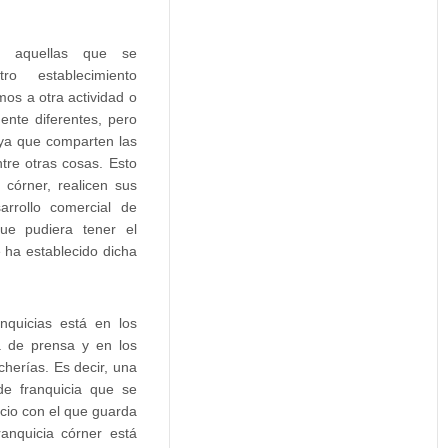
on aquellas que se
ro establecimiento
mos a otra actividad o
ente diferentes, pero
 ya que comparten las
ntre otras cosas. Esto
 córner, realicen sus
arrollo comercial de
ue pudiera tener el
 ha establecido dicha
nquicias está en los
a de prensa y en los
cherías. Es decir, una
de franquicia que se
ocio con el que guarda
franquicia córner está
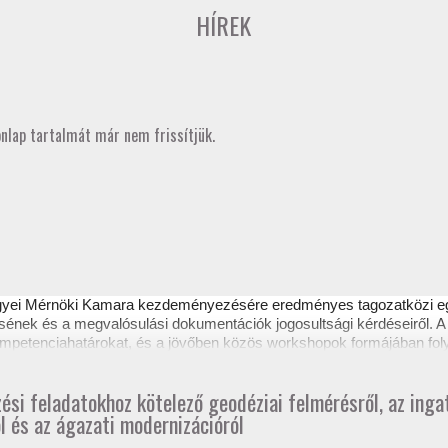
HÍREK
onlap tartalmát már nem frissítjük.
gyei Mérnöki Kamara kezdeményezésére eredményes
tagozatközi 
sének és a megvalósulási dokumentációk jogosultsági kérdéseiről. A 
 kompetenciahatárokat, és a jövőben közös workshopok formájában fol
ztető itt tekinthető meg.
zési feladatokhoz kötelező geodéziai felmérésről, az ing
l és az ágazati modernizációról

...

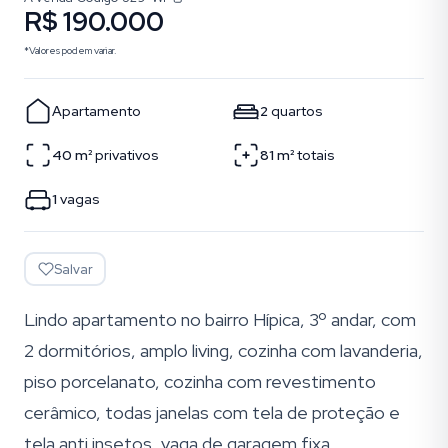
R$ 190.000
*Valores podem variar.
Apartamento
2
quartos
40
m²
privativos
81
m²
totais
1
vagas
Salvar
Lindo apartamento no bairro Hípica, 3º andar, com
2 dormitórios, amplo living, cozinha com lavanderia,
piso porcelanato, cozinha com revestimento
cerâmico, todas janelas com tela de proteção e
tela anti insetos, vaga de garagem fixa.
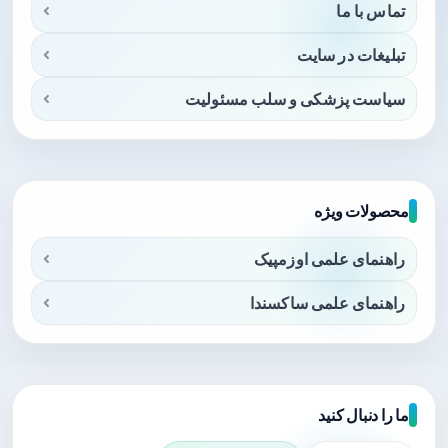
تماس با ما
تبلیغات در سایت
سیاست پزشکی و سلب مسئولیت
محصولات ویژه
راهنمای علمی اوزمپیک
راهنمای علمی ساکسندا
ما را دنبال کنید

...

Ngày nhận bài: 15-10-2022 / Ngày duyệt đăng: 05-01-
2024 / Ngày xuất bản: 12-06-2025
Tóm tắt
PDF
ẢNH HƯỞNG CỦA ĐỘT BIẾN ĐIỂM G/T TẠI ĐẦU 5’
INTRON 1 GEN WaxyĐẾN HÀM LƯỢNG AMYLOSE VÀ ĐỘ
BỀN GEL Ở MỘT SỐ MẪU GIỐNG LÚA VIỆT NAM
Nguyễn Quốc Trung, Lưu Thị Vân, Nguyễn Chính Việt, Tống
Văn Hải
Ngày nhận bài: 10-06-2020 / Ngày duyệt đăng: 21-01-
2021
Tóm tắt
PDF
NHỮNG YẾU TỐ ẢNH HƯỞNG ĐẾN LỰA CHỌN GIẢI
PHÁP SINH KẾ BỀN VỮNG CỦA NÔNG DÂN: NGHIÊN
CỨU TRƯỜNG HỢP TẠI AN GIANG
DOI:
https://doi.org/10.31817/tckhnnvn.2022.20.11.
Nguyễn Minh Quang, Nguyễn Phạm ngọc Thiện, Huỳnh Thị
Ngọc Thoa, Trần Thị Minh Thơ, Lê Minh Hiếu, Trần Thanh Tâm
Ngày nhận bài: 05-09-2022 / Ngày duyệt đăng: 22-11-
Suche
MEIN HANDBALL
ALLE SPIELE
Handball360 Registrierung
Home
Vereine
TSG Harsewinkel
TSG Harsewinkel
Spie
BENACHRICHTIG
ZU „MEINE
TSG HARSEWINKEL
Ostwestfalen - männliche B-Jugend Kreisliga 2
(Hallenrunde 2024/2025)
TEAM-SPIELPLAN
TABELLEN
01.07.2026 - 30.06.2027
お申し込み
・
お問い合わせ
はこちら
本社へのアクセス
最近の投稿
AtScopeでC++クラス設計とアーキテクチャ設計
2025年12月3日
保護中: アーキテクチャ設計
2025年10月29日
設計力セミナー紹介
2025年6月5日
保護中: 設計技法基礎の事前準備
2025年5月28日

(WHAT TO DO) Retype, in the same exact form, the lines of the material above from the line holding "kompetenciahatárokat, és a" through the line holding "l és az ágazati modernizációról".

(RESULT FOR THIS EXERCISE)
 kompetenciahatárokat, és a jövőben közös workshopok formájában fol
ztető itt tekinthető meg.
zési feladatokhoz kötelező geodéziai felmérésről, az ing
l és az ágazati modernizációról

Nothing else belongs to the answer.